Oh, the Sacred Honor…
I agree with your idea of a tax credit and funding of SS out of general revenue. But guess who will not agree to that? Maybe we can do the same for corporations. Do we need another year extending the tax cut for the rich? Maybe we can agree to that if we put off the fiscal cliff for another year as well and ignore the debt limit. Heavens, imagine the increased deficit. That would be good.
There is never any economic reasons to ” pay” for the tax cuts short of full employment and full capacity which is years away. And even then we only need to raise taxes until things slow down. The debt, per se, never needs to be paid off. We have to get past that mind set. It is a neoliberal myth that is harming us.
That said, one can increase taxes on the wealthy to help redistribute income down. But if you do it, you better spend it or there will be another recession. Either way, increased taxes or lower spending, will result in another recession — unless of course, we have another bubble of some kind. Housing anyone?
Why not just go back to the “Making Work Pay” tax credit?
I will answer my own question, it doesn’t have the added benefit of undercutting Social Security for Republicans (and some/many Demorats).
Did you take that handle from the song?
Agreed, except I don’t know that it’s a myth, more like propaganda, just like conservative propaganda about tax breaks for job creators. Maybe a myth to the people hearing the story, but not to the people spreading the story.
Or a lie. I like saying its a lie.
Naturally.
I need to figure out a way to increase my income in my rapidly approaching “retirement”. I know! I’ll write a book. “Fifty Shades of Cat Food: How the Democratic party will sodomize me in my “golden years” “. Yup. No doubt about it now. I’m going to “throw my vote away” for Jill Stein.
Bingo!
Why just give people $500 when you can totally take it out of the money you were planning on paying them towards their retirement years and use it as an excuse to raise the retirement age, cut COLAs, and lower benefits?
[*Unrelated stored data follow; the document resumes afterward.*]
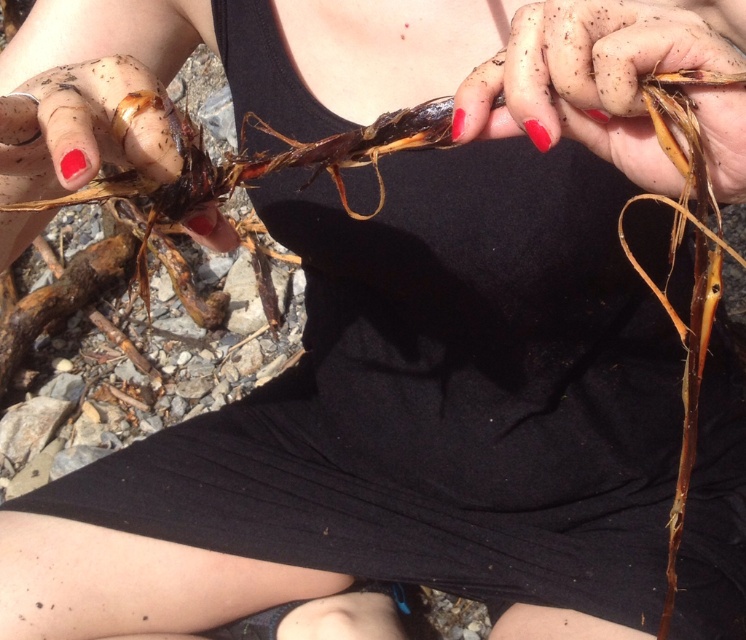 Is dull brown skin at center taller than matte brown root at left?

No.

Can you confirm if dull brown skin at center is smaller than matte brown root at left?

Yes, dull brown skin at center is smaller than matte brown root at left.

Does point (727, 93) lie in front of point (12, 216)?

Yes, point (727, 93) is in front of point (12, 216).

Locate an element on the screen. This screenshot has width=746, height=640. dull brown skin at center is located at coordinates (595, 76). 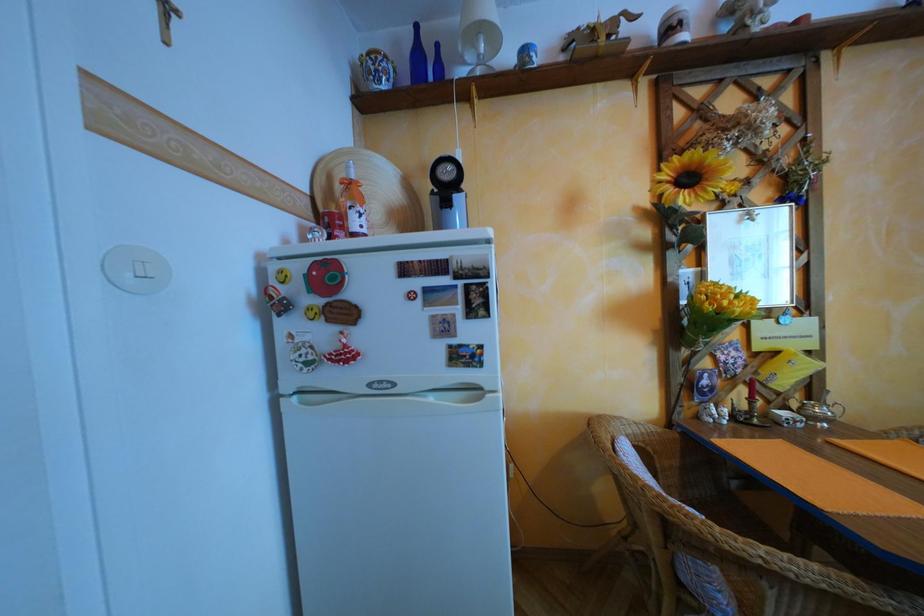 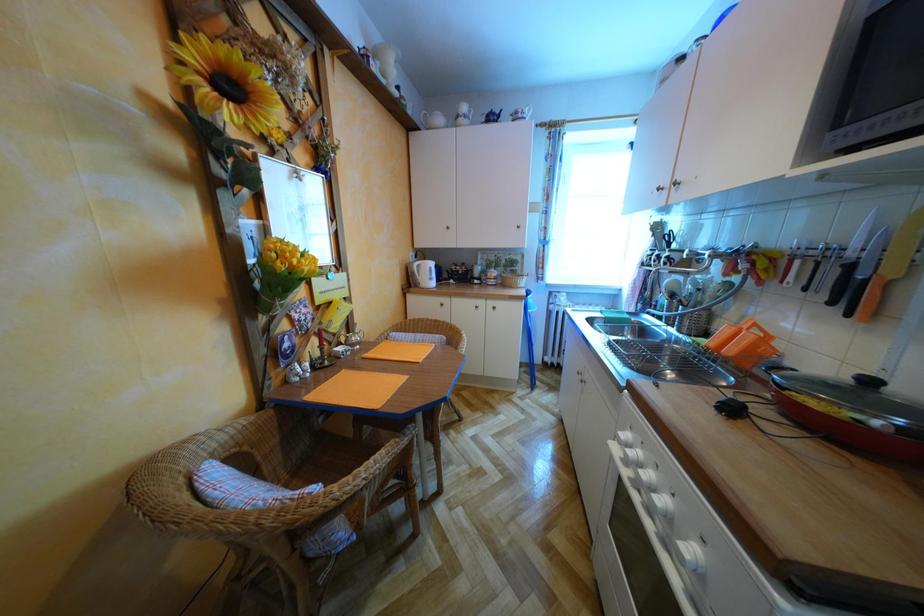 Question: The camera is either moving clockwise (left) or counter-clockwise (right) around the object. The first image is from the beginning of the video and the second image is from the end. Is the camera moving left or right when shooting the video?

Choices:
 (A) Left
 (B) Right

Answer: (A) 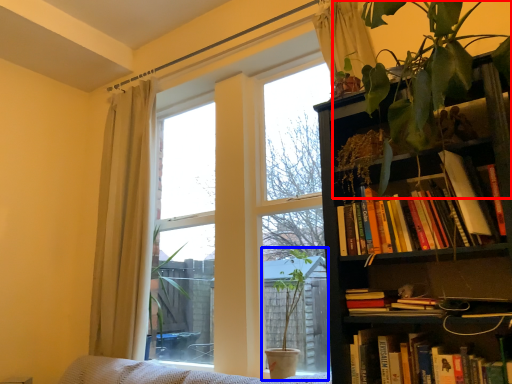 Question: Which object is closer to the camera taking this photo, vegetation (highlighted by a red box) or houseplant (highlighted by a blue box)?

Choices:
 (A) vegetation
 (B) houseplant

Answer: (A) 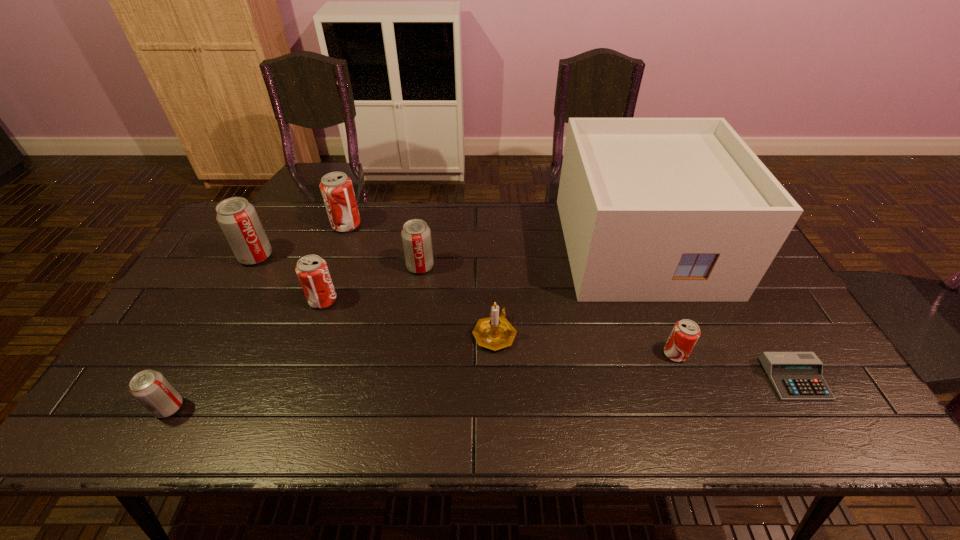 Locate an element on the screen. This screenshot has width=960, height=540. gray box is located at coordinates (652, 209).

Find the location of a particular element. This screenshot has height=540, width=960. box is located at coordinates (652, 209).

The height and width of the screenshot is (540, 960). I want to click on the biggest pink soda can, so click(336, 188).

I want to click on the farthest pink soda can, so click(336, 188).

The image size is (960, 540). What are the coordinates of `the biggest gray soda can` in the screenshot? It's located at 237,218.

You are a GUI agent. You are given a task and a screenshot of the screen. Output one action in this format:
    pyautogui.click(x=<x>, y=<y>)
    Task: Click on the fifth object from right to left
    
    Given the screenshot: What is the action you would take?
    pyautogui.click(x=416, y=236)

Find the location of a particular element. The width and height of the screenshot is (960, 540). the second soda can from right to left is located at coordinates (416, 236).

Where is `the fourth farthest soda can`? the fourth farthest soda can is located at coordinates (312, 271).

The image size is (960, 540). I want to click on the second nearest pink soda can, so click(x=312, y=271).

This screenshot has width=960, height=540. Find the location of `gold candle holder`. gold candle holder is located at coordinates (495, 332). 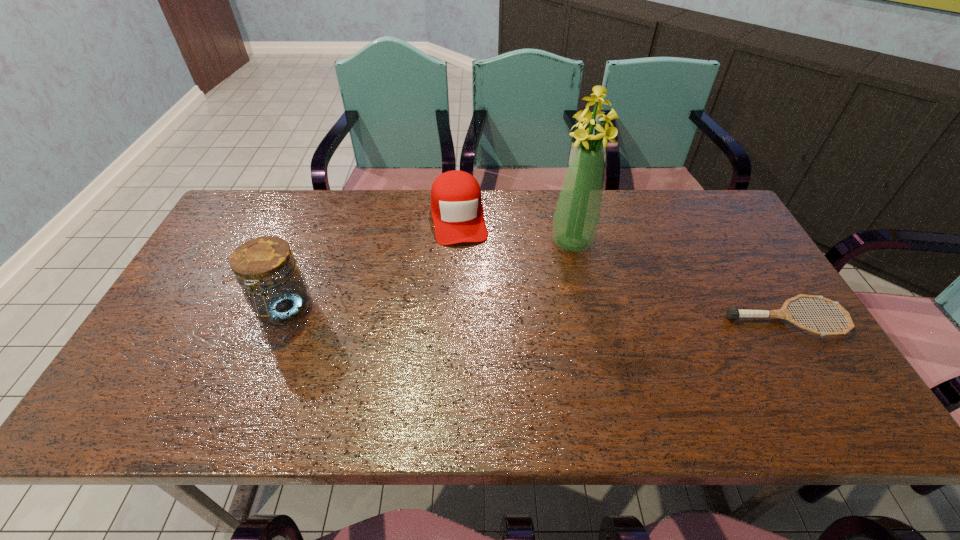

They should just be done with the pretending that there is a party that actually represents the interests of the working class already.
When Romney wins the first thing on the agenda will be tax cuts, if that means extending the payroll tax cut … then that will happen.
No other big changes will be attempted until the Romney tax policy has been
signed into law.
The next policy change will probably be gutting regulation and increased defense spending … war hawks and the tea party will join forces to get this done.
After all that, if thier is still time left in his first term, they would probably go after Medicaid block grants … thats a huge fight and they can use momentum from the first two policy victories to push it thru.
So I predict Social Security and Medicare changes will be left to the second term (if ever) under a Romney presidency.
Understatement has always been my downfall.